Work to be completed: Which lines in the records below include the word "Processing"? Report each of them in full.

[Dataset entries]
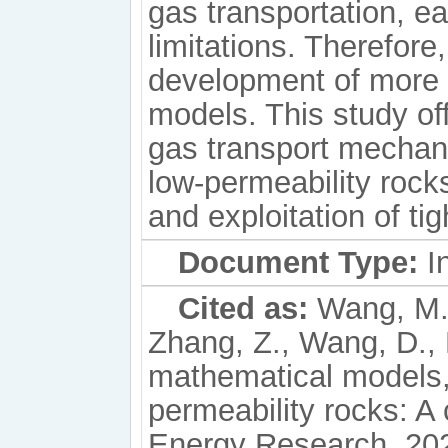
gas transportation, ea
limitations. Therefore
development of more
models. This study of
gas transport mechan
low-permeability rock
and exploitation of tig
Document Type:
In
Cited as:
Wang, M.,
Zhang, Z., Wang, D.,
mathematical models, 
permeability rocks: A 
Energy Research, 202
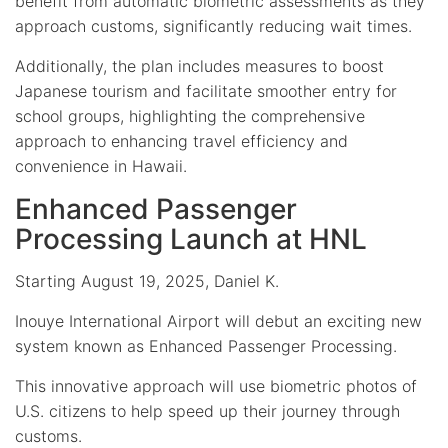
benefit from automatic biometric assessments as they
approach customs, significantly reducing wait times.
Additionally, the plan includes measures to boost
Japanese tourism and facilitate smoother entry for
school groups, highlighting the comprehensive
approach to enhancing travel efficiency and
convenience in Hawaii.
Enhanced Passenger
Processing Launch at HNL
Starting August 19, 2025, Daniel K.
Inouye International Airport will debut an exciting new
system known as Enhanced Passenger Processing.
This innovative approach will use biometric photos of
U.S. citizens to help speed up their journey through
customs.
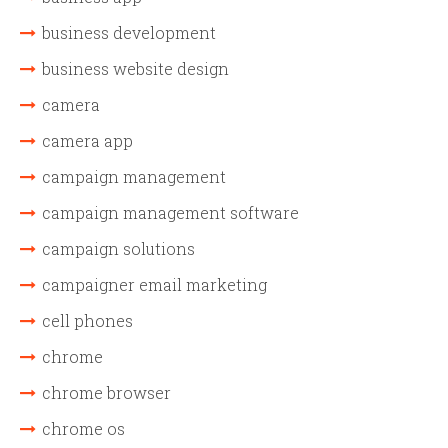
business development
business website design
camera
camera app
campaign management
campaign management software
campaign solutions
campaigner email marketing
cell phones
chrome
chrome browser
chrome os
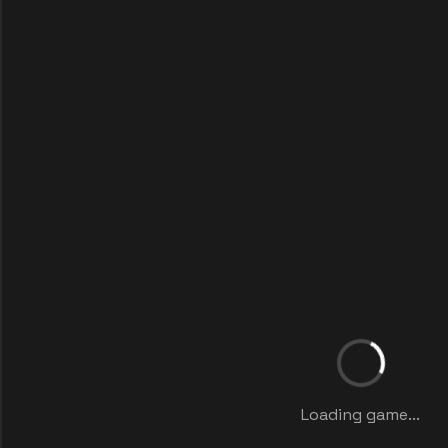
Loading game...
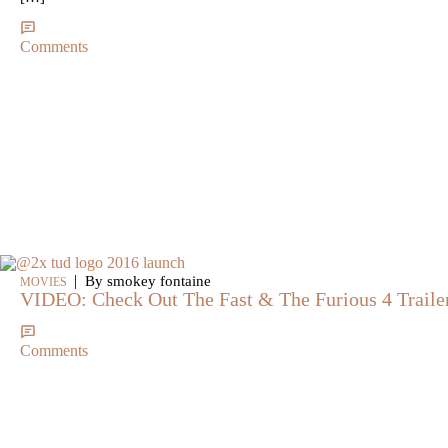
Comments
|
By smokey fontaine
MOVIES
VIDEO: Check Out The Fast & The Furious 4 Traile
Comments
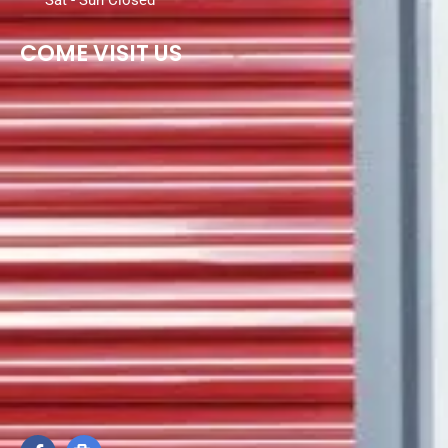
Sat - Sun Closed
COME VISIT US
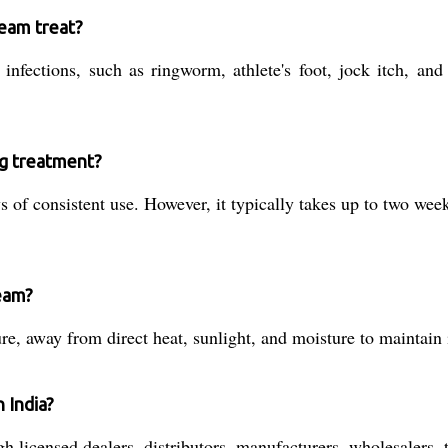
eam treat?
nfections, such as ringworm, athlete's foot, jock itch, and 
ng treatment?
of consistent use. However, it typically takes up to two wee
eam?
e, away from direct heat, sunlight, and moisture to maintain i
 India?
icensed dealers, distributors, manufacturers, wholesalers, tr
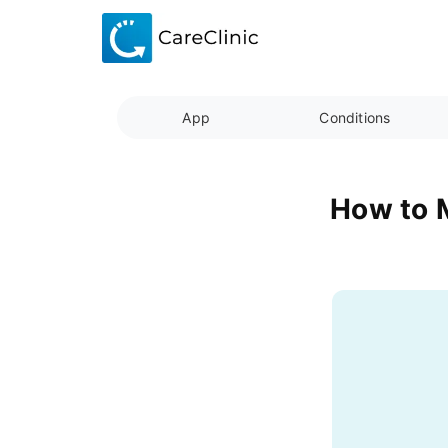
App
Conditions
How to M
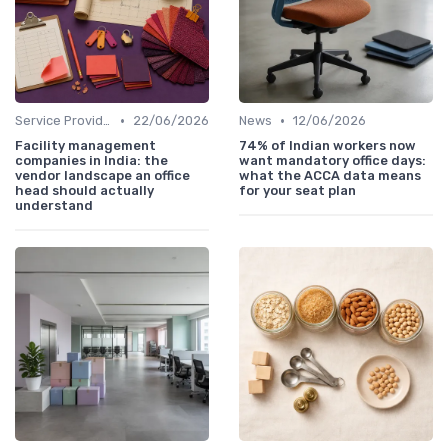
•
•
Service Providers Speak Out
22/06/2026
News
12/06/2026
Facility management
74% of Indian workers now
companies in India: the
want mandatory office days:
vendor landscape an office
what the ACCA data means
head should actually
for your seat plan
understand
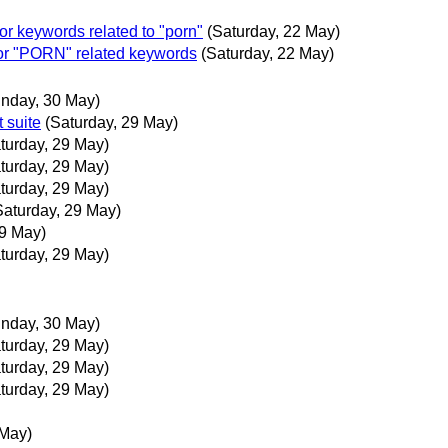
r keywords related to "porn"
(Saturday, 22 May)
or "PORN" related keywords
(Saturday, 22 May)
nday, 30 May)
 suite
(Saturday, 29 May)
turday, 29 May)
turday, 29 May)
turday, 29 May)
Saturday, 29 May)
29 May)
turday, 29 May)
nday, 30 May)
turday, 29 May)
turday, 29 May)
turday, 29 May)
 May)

Expected output:
Processing Launch at HNL
system known as Enhanced Passenger Processing.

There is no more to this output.